# Your goal:
Set down the first line below and each line after it, ending with the one that holds "Viber Out ger dig mer samtalstid". Pictures do not belong in the copy.

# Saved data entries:
*** Block opens ***

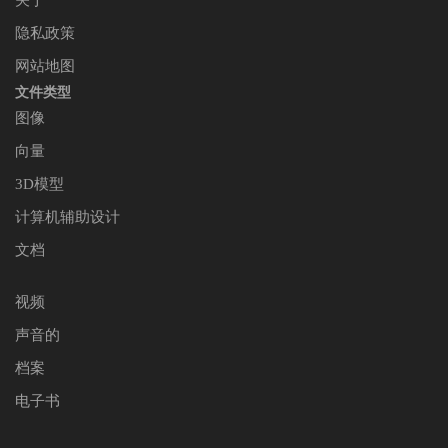
关于
隐私政策
网站地图
文件类型
图像
向量
3D模型
计算机辅助设计
文档
视频
声音的
档案
电子书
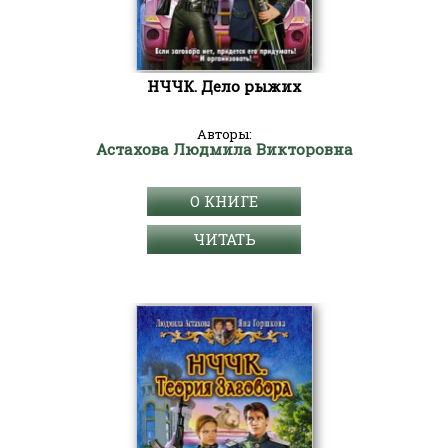
НЧЧК. Дело рыжих
Авторы:
Астахова Людмила Викторовна
О КНИГЕ
ЧИТАТЬ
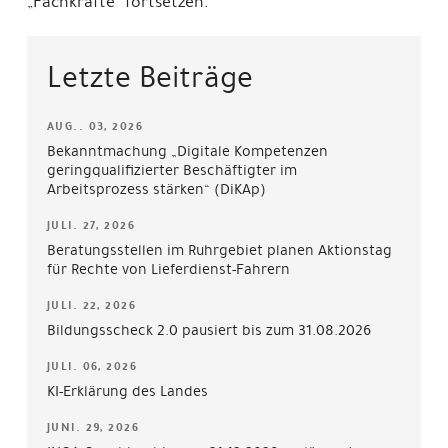
„Fachkräfte“ fortsetzen.“
Letzte Beiträge
AUG.. 03, 2026
Bekanntmachung „Digitale Kompetenzen
geringqualifizierter Beschäftigter im
Arbeitsprozess stärken“ (DiKAp)
JULI. 27, 2026
Beratungsstellen im Ruhrgebiet planen Aktionstag
für Rechte von Lieferdienst-Fahrern
JULI. 22, 2026
Bildungsscheck 2.0 pausiert bis zum 31.08.2026
JULI. 06, 2026
KI-Erklärung des Landes
JUNI. 29, 2026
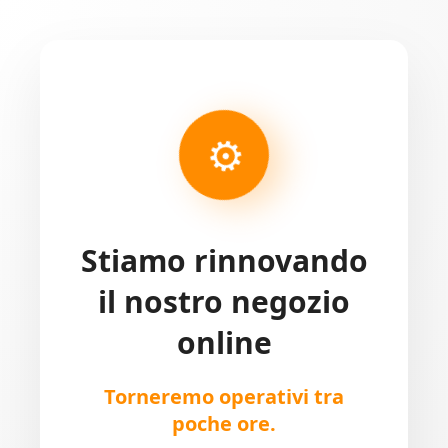
⚙
Stiamo rinnovando
il nostro negozio
online
Torneremo operativi tra
poche ore.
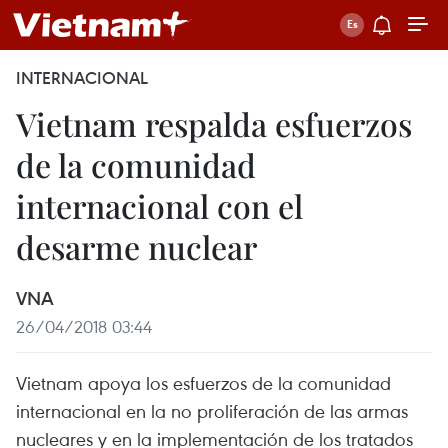
INTERNACIONAL
Vietnam respalda esfuerzos
de la comunidad
internacional con el
desarme nuclear
VNA
26/04/2018 03:44
Vietnam apoya los esfuerzos de la comunidad
internacional en la no proliferación de las armas
nucleares y en la implementación de los tratados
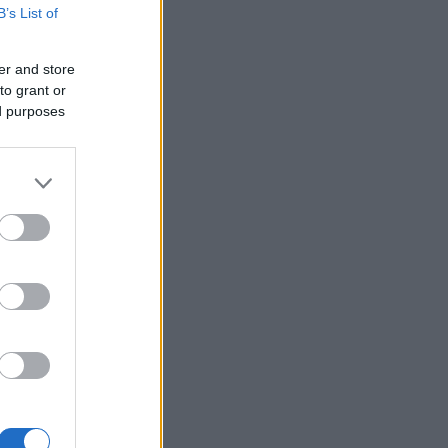
B’s List of
er and store
to grant or
ed purposes
fimedia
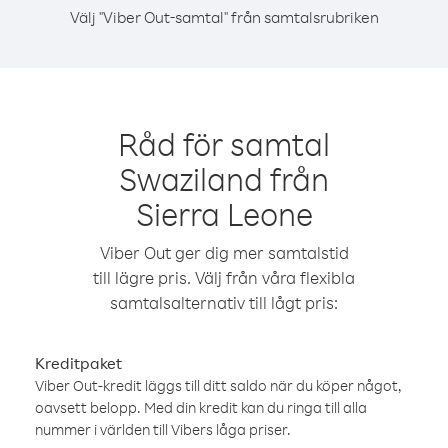
Välj "Viber Out-samtal" från samtalsrubriken
Råd för samtal
Swaziland från
Sierra Leone
Viber Out ger dig mer samtalstid
till lägre pris. Välj från våra flexibla
samtalsalternativ till lågt pris:
Kreditpaket
Viber Out-kredit läggs till ditt saldo när du köper något,
oavsett belopp. Med din kredit kan du ringa till alla
nummer i världen till Vibers låga priser.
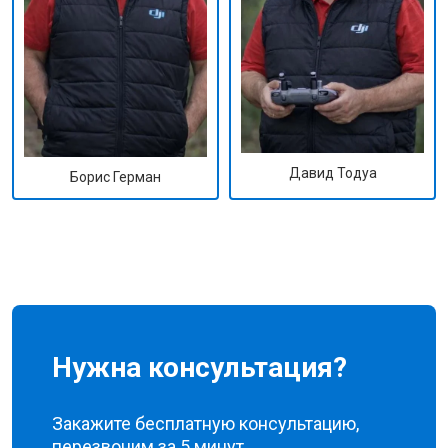
Давид Тодуа
Борис Герман
Нужна консультация?
Закажите бесплатную консультацию,
перезвоним за 5 минут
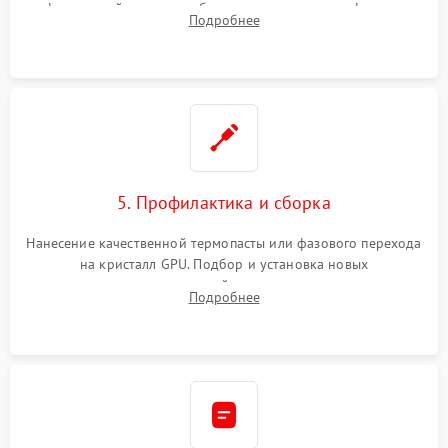
инфракрасной станции реболлинг или замена графического
Подробнее
чипа и дефектной памяти GDDR. Прошивка BIOS
программатором.
5. Профилактика и сборка
Нанесение качественной термопасты или фазового перехода
на кристалл GPU. Подбор и установка новых
термопрокладок правильной толщины на память и цепи
Подробнее
питания. Монтаж радиатора и бэкплейта, подключение и
проверка кулеров.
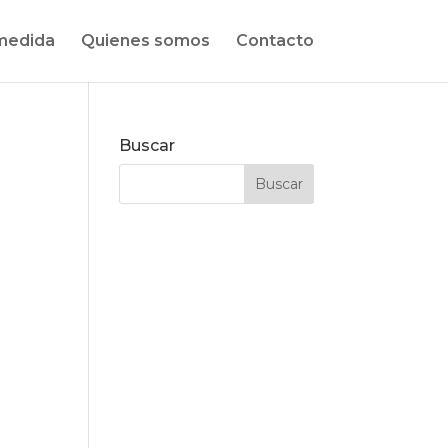
medida
Quienes somos
Contacto
Buscar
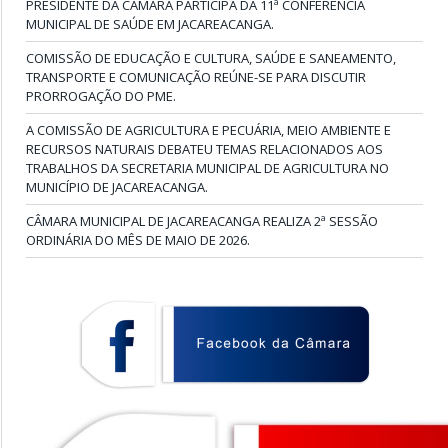
PRESIDENTE DA CÂMARA PARTICIPA DA 11ª CONFERÊNCIA
MUNICIPAL DE SAÚDE EM JACAREACANGA.
COMISSÃO DE EDUCAÇÃO E CULTURA, SAÚDE E SANEAMENTO,
TRANSPORTE E COMUNICAÇÃO REÚNE-SE PARA DISCUTIR
PRORROGAÇÃO DO PME.
A COMISSÃO DE AGRICULTURA E PECUÁRIA, MEIO AMBIENTE E
RECURSOS NATURAIS DEBATEU TEMAS RELACIONADOS AOS
TRABALHOS DA SECRETARIA MUNICIPAL DE AGRICULTURA NO
MUNICÍPIO DE JACAREACANGA.
CÂMARA MUNICIPAL DE JACAREACANGA REALIZA 2ª SESSÃO
ORDINÁRIA DO MÊS DE MAIO DE 2026.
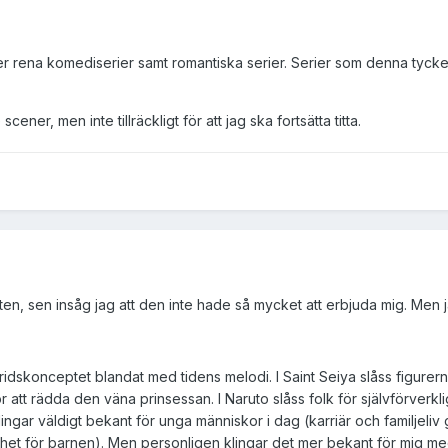
er rena komediserier samt romantiska serier. Serier som denna tycker
ner, men inte tillräckligt för att jag ska fortsätta titta.
en, sen insåg jag att den inte hade så mycket att erbjuda mig. Men j
ridskonceptet blandat med tidens melodi. I Saint Seiya slåss figurerna
ör att rädda den väna prinsessan. I Naruto slåss folk för självförverkl
klingar väldigt bekant för unga människor i dag (karriär och familjeliv 
et för barnen). Men personligen klingar det mer bekant för mig med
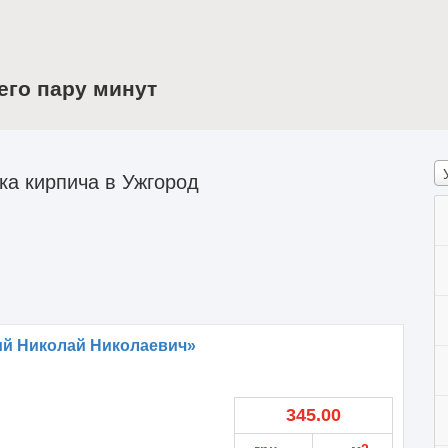
его пару минут
а кирпича в Ужгород
ий Николай Николаевич»
345.00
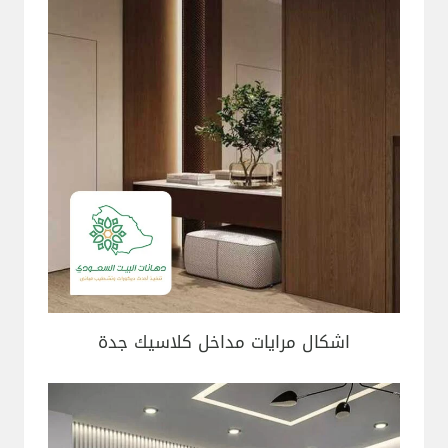
اشكال مرايات مداخل كلاسيك جدة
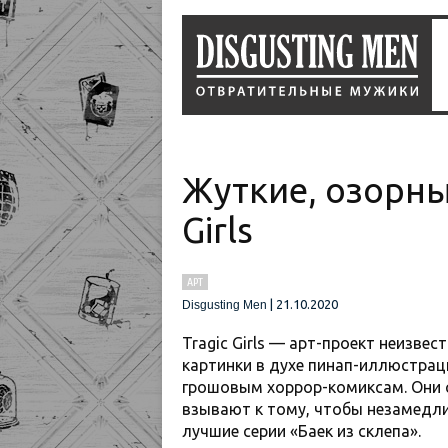
Жуткие, озорны
Girls
АРТ
|
21.10.2020
Disgusting Men
Tragic Girls — арт-проект неизв
картинки в духе пинап-иллюстрац
грошовым хоррор-комиксам. Они 
взывают к тому, чтобы незамедл
лучшие серии «Баек из склепа».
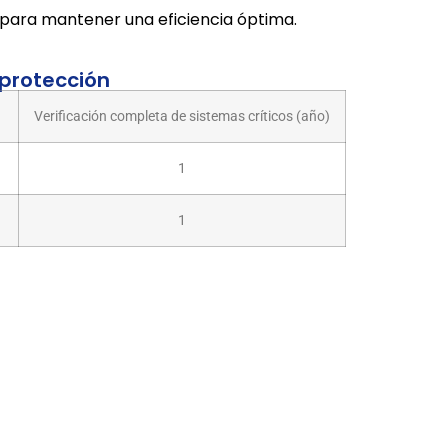
para mantener una eficiencia óptima.
 protección
Verificación completa de sistemas críticos (año)
1
1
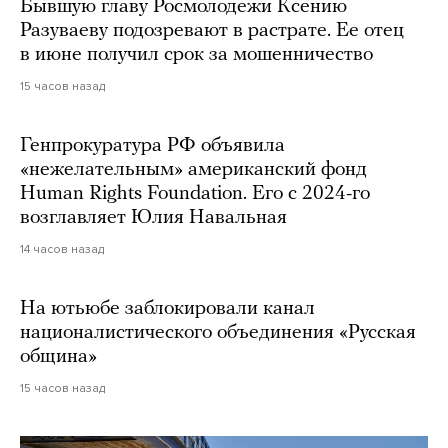
Бывшую главу Росмолодежи Ксению
Разуваеву подозревают в растрате. Ее отец
в июне получил срок за мошенничество
15 часов назад
Генпрокуратура РФ объявила
«нежелательным» американский фонд
Human Rights Foundation. Его с 2024-го
возглавляет Юлия Навальная
14 часов назад
На ютьюбе заблокировали канал
националистического объединения «Русская
община»
15 часов назад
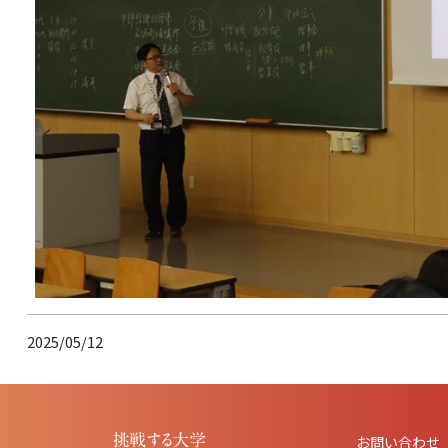
2025/05/12
お問い合わせ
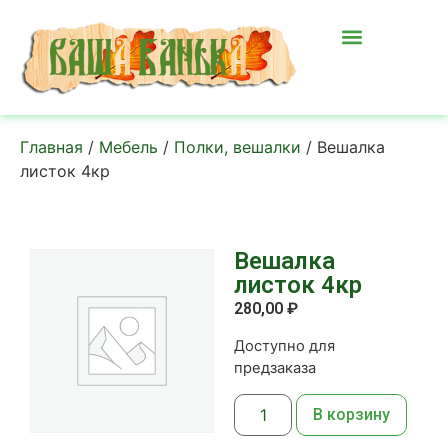
Главная
/
Мебель
/
Полки, вешалки
/ Вешалка
листок 4кр
Вешалка
листок 4кр
280,00
₽
Доступно для
предзаказа
В корзину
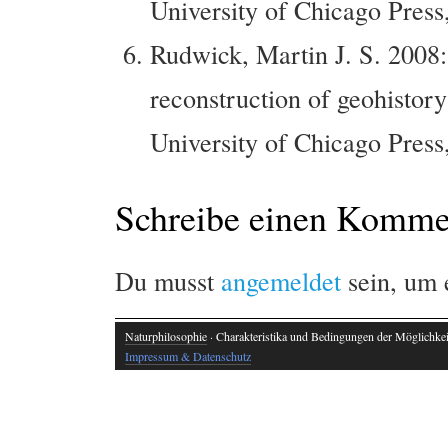
University of Chicago Press
Rudwick, Martin J. S. 2008
reconstruction of geohistory
University of Chicago Press
Schreibe einen Komme
Du musst
angemeldet
sein, um
Naturphilosophie
· Charakteristika und Bedingungen der Möglichkeit
Impressum & Datenschutz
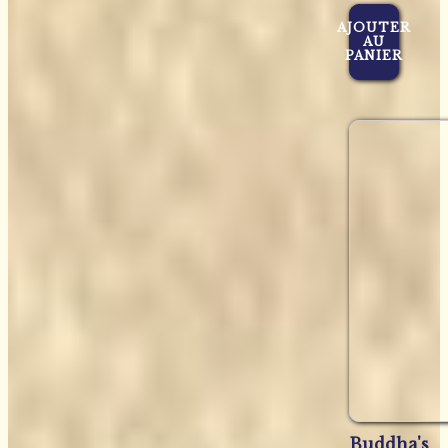
AJOUTER
AU
PANIER
Buddha's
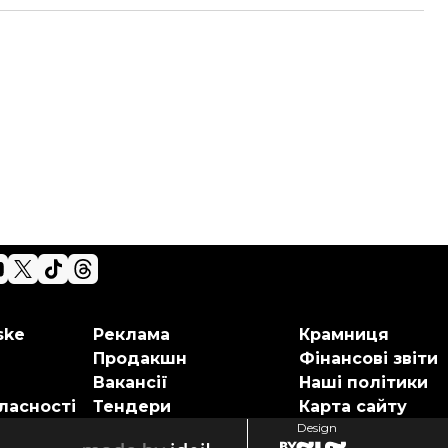
ske
Реклама
Крамниця
Продакшн
Фінансові звіти
Вакансії
Наші політики
ласності
Тендери
Карта сайту
Design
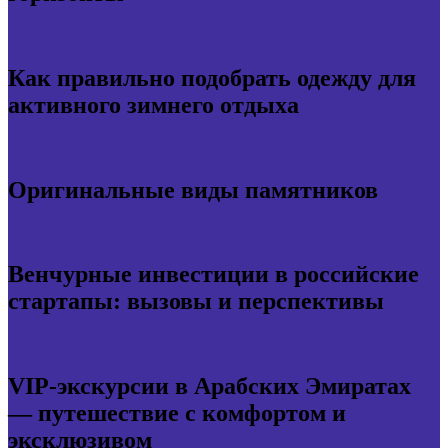
Как правильно подобрать одежду для
активного зимнего отдыха
Оригинальные виды памятников
Венчурные инвестиции в российские
стартапы: вызовы и перспективы
VIP-экскурсии в Арабских Эмиратах
— путешествие с комфортом и
эксклюзивом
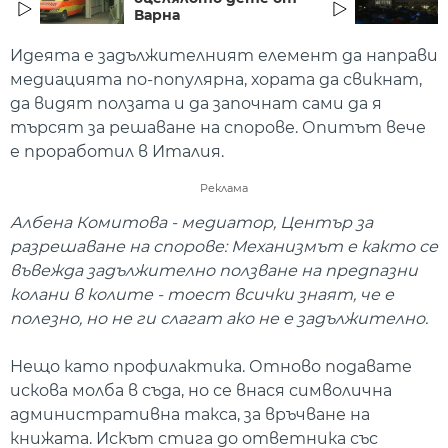
Варна
Идеята е задължителният елемент да направи
медиацията по-популярна, хората да свикнат,
да видят ползата и да започнат сами да я
търсят за решаване на спорове. Опитът вече
е проработил в Италия.
Реклама
Албена Комитова - медиатор, Център за
разрешаване на спорове:
Механизмът е както се
въвежда задължително ползване на предпазни
колани в колите - тоест всички знаят, че е
полезно, но не ги слагат ако не е задължително.
Нещо като профилактика. Отново подавате
искова молба в съда, но се внася символична
административна такса, за връчване на
книжата. Искът стига до ответника със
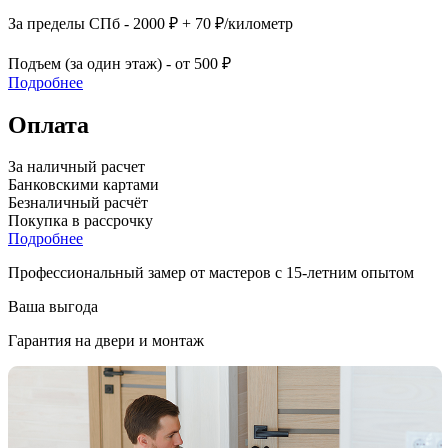
За пределы СПб - 2000 ₽ + 70 ₽/километр
Подъем (за один этаж) - от 500 ₽
Подробнее
Оплата
За наличный расчет
Банковскими картами
Безналичный расчёт
Покупка в рассрочку
Подробнее
Профессиональный замер от мастеров с 15-летним опытом
Ваша выгода
Гарантия на двери и монтаж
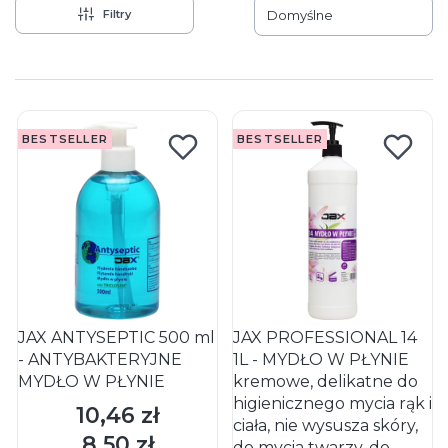
Filtry
Domyślne
Lista produktów
BESTSELLER
BESTSELLER
JAX ANTYSEPTIC 500 ml
JAX PROFESSIONAL 14
- ANTYBAKTERYJNE
1L - MYDŁO W PŁYNIE
MYDŁO W PŁYNIE
kremowe, delikatne do
higienicznego mycia rąk i
10,46 zł
Cena
ciała, nie wysusza skóry,
8,50 zł
Cena
do mycia twarzy, do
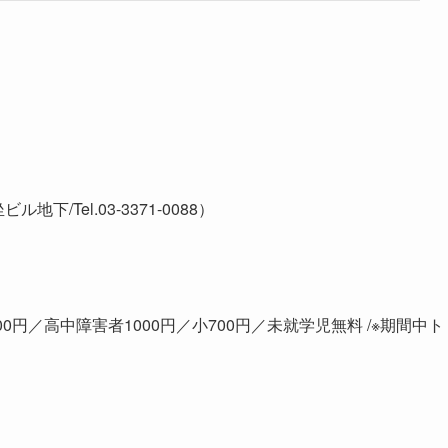
地下/Tel.03-3371-0088）
200円／高中障害者1000円／小700円／未就学児無料 /※期間中ト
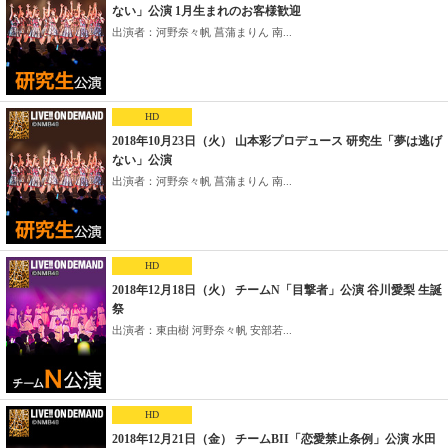
ない」公演 1月生まれのお客様歓迎
出演者：河野奈々帆 菖蒲まりん 南...
HD
2018年10月23日（火） 山本彩プロデュース 研究生「夢は逃げ
ない」公演
出演者：河野奈々帆 菖蒲まりん 南...
HD
2018年12月18日（火） チームN「目撃者」公演 谷川愛梨 生誕
祭
出演者：東由樹 河野奈々帆 安部若...
HD
2018年12月21日（金） チームBII「恋愛禁止条例」公演 水田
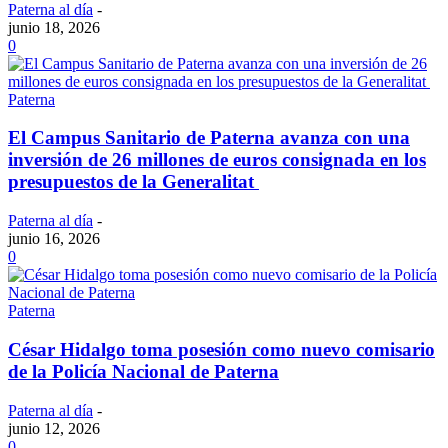
Paterna al día
-
junio 18, 2026
0
Paterna
El Campus Sanitario de Paterna avanza con una
inversión de 26 millones de euros consignada en los
presupuestos de la Generalitat
Paterna al día
-
junio 16, 2026
0
Paterna
César Hidalgo toma posesión como nuevo comisario
de la Policía Nacional de Paterna
Paterna al día
-
junio 12, 2026
0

*** Block closes ***

# Written answer:
关于
隐私政策
网站地图
文件类型
图像
向量
3D模型
计算机辅助设计
文档
视频
声音的
档案
电子书
НЧЧК. Дело рыжих
Авторы:
Астахова Людмила Викторовна
О КНИГЕ
ЧИТАТЬ
„Fachkräfte“ fortsetzen.“
Letzte Beiträge
AUG.. 03, 2026
Bekanntmachung „Digitale Kompetenzen
geringqualifizierter Beschäftigter im
Arbeitsprozess stärken“ (DiKAp)
JULI. 27, 2026
Beratungsstellen im Ruhrgebiet planen Aktionstag
für Rechte von Lieferdienst-Fahrern
JULI. 22, 2026
Bildungsscheck 2.0 pausiert bis zum 31.08.2026
JULI. 06, 2026
KI-Erklärung des Landes
JUNI. 29, 2026
⚙
Stiamo rinnovando
il nostro negozio
online
Torneremo operativi tra
poche ore.
INTERNACIONAL
Vietnam respalda esfuerzos
de la comunidad
internacional con el
desarme nuclear
VNA
26/04/2018 03:44
Vietnam apoya los esfuerzos de la comunidad
internacional en la no proliferación de las armas
nucleares y en la implementación de los tratados
B’s List of
er and store
to grant or
ed purposes
fimedia
Välj "Viber Out-samtal" från samtalsrubriken
Råd för samtal
Swaziland från
Sierra Leone
Viber Out ger dig mer samtalstid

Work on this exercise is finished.